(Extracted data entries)
+ + + + + + +

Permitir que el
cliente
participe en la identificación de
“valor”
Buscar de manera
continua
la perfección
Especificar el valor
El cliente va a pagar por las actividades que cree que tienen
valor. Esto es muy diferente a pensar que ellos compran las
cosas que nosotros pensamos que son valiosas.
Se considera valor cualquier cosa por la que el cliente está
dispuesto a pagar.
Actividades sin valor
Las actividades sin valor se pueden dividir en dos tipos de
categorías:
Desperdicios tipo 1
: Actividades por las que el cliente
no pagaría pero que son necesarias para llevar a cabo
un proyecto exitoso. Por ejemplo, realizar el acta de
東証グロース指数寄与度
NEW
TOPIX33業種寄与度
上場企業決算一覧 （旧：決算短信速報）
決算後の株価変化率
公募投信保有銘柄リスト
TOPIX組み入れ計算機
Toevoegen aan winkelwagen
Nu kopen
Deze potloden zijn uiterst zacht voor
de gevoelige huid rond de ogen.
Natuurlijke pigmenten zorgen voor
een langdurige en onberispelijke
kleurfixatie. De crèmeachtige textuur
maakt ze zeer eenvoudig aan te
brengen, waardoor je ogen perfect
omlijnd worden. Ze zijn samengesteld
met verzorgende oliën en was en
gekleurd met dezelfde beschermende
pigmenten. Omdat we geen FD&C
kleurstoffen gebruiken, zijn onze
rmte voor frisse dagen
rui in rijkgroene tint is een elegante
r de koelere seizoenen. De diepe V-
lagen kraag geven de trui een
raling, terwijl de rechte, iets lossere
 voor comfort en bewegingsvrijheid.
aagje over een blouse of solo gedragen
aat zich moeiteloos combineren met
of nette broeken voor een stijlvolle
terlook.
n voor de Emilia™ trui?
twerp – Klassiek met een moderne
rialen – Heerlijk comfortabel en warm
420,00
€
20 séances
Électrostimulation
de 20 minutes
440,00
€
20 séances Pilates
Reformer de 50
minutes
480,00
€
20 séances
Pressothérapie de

+ + + + + + +

INSTRUCTIONS FOR THE TASK:
Go through the records above line by line and say how many lines include "ogen", giving only that number.

ANSWER SECTION:
2